The records follow. Copy each one exactly.

(Saved entries)
_ _ _
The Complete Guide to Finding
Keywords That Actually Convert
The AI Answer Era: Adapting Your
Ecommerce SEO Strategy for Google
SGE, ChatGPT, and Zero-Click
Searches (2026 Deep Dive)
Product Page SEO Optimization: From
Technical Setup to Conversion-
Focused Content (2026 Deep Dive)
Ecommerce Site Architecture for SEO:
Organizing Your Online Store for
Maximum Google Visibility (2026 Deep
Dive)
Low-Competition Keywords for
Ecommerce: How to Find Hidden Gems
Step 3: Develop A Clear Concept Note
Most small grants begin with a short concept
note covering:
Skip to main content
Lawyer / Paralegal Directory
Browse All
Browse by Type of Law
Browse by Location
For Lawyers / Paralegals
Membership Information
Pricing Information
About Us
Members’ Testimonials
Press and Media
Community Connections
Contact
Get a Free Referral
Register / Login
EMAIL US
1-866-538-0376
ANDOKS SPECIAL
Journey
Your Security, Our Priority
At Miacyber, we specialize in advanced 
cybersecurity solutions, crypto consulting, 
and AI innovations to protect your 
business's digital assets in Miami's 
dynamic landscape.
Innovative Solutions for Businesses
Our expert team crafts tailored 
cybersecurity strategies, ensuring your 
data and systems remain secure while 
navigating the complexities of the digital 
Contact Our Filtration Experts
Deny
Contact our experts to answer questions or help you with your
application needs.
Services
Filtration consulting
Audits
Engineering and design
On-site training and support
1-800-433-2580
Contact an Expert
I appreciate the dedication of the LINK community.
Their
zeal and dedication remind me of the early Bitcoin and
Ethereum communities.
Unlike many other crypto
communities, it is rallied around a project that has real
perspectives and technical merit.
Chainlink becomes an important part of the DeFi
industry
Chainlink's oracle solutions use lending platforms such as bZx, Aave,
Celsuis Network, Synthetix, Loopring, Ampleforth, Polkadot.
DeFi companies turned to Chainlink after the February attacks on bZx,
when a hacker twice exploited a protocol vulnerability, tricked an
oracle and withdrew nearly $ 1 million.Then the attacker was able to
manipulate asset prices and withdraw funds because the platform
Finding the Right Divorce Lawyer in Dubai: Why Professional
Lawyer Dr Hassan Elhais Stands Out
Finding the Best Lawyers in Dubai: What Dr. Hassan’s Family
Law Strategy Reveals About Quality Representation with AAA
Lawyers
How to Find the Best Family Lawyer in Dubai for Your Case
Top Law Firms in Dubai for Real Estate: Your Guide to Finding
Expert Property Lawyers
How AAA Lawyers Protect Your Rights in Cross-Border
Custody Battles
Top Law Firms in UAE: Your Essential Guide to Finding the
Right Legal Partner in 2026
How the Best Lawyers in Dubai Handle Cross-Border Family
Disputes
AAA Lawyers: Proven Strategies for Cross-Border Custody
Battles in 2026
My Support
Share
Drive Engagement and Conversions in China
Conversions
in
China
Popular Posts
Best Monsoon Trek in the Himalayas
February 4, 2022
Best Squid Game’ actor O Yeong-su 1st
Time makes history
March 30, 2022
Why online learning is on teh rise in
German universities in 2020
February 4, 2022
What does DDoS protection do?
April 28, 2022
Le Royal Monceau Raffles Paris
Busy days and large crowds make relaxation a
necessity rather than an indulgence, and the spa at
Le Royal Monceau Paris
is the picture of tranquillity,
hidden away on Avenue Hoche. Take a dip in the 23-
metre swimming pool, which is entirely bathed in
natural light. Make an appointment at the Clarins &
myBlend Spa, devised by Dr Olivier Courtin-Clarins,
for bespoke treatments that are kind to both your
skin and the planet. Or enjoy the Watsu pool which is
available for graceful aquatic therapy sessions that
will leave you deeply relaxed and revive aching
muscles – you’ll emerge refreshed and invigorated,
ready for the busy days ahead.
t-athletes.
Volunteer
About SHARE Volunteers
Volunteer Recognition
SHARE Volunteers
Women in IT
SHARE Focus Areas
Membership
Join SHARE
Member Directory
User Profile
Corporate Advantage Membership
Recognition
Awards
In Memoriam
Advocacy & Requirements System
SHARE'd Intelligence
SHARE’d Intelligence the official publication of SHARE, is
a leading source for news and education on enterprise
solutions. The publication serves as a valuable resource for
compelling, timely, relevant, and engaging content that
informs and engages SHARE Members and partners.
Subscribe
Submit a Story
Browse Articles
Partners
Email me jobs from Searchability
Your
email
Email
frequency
_ _ _
(Reply to the task):
The Complete Guide to Finding
Keywords That Actually Convert
The AI Answer Era: Adapting Your
Ecommerce SEO Strategy for Google
SGE, ChatGPT, and Zero-Click
Searches (2026 Deep Dive)
Product Page SEO Optimization: From
Technical Setup to Conversion-
Focused Content (2026 Deep Dive)
Ecommerce Site Architecture for SEO:
Organizing Your Online Store for
Maximum Google Visibility (2026 Deep
Dive)
Low-Competition Keywords for
Ecommerce: How to Find Hidden Gems
Step 3: Develop A Clear Concept Note
Most small grants begin with a short concept
note covering:
Skip to main content
Lawyer / Paralegal Directory
Browse All
Browse by Type of Law
Browse by Location
For Lawyers / Paralegals
Membership Information
Pricing Information
About Us
Members’ Testimonials
Press and Media
Community Connections
Contact
Get a Free Referral
Register / Login
EMAIL US
1-866-538-0376
ANDOKS SPECIAL
Journey
Your Security, Our Priority
At Miacyber, we specialize in advanced 
cybersecurity solutions, crypto consulting, 
and AI innovations to protect your 
business's digital assets in Miami's 
dynamic landscape.
Innovative Solutions for Businesses
Our expert team crafts tailored 
cybersecurity strategies, ensuring your 
data and systems remain secure while 
navigating the complexities of the digital 
Contact Our Filtration Experts
Deny
Contact our experts to answer questions or help you with your
application needs.
Services
Filtration consulting
Audits
Engineering and design
On-site training and support
1-800-433-2580
Contact an Expert
I appreciate the dedication of the LINK community.
Their
zeal and dedication remind me of the early Bitcoin and
Ethereum communities.
Unlike many other crypto
communities, it is rallied around a project that has real
perspectives and technical merit.
Chainlink becomes an important part of the DeFi
industry
Chainlink's oracle solutions use lending platforms such as bZx, Aave,
Celsuis Network, Synthetix, Loopring, Ampleforth, Polkadot.
DeFi companies turned to Chainlink after the February attacks on bZx,
when a hacker twice exploited a protocol vulnerability, tricked an
oracle and withdrew nearly $ 1 million.Then the attacker was able to
manipulate asset prices and withdraw funds because the platform
Finding the Right Divorce Lawyer in Dubai: Why Professional
Lawyer Dr Hassan Elhais Stands Out
Finding the Best Lawyers in Dubai: What Dr. Hassan’s Family
Law Strategy Reveals About Quality Representation with AAA
Lawyers
How to Find the Best Family Lawyer in Dubai for Your Case
Top Law Firms in Dubai for Real Estate: Your Guide to Finding
Expert Property Lawyers
How AAA Lawyers Protect Your Rights in Cross-Border
Custody Battles
Top Law Firms in UAE: Your Essential Guide to Finding the
Right Legal Partner in 2026
How the Best Lawyers in Dubai Handle Cross-Border Family
Disputes
AAA Lawyers: Proven Strategies for Cross-Border Custody
Battles in 2026
My Support
Share
Drive Engagement and Conversions in China
Conversions
in
China
Popular Posts
Best Monsoon Trek in the Himalayas
February 4, 2022
Best Squid Game’ actor O Yeong-su 1st
Time makes history
March 30, 2022
Why online learning is on teh rise in
German universities in 2020
February 4, 2022
What does DDoS protection do?
April 28, 2022
Le Royal Monceau Raffles Paris
Busy days and large crowds make relaxation a
necessity rather than an indulgence, and the spa at
Le Royal Monceau Paris
is the picture of tranquillity,
hidden away on Avenue Hoche. Take a dip in the 23-
metre swimming pool, which is entirely bathed in
natural light. Make an appointment at the Clarins &
myBlend Spa, devised by Dr Olivier Courtin-Clarins,
for bespoke treatments that are kind to both your
skin and the planet. Or enjoy the Watsu pool which is
available for graceful aquatic therapy sessions that
will leave you deeply relaxed and revive aching
muscles – you’ll emerge refreshed and invigorated,
ready for the busy days ahead.
t-athletes.
Volunteer
About SHARE Volunteers
Volunteer Recognition
SHARE Volunteers
Women in IT
SHARE Focus Areas
Membership
Join SHARE
Member Directory
User Profile
Corporate Advantage Membership
Recognition
Awards
In Memoriam
Advocacy & Requirements System
SHARE'd Intelligence
SHARE’d Intelligence the official publication of SHARE, is
a leading source for news and education on enterprise
solutions. The publication serves as a valuable resource for
compelling, timely, relevant, and engaging content that
informs and engages SHARE Members and partners.
Subscribe
Submit a Story
Browse Articles
Partners
Email me jobs from Searchability
Your
email
Email
frequency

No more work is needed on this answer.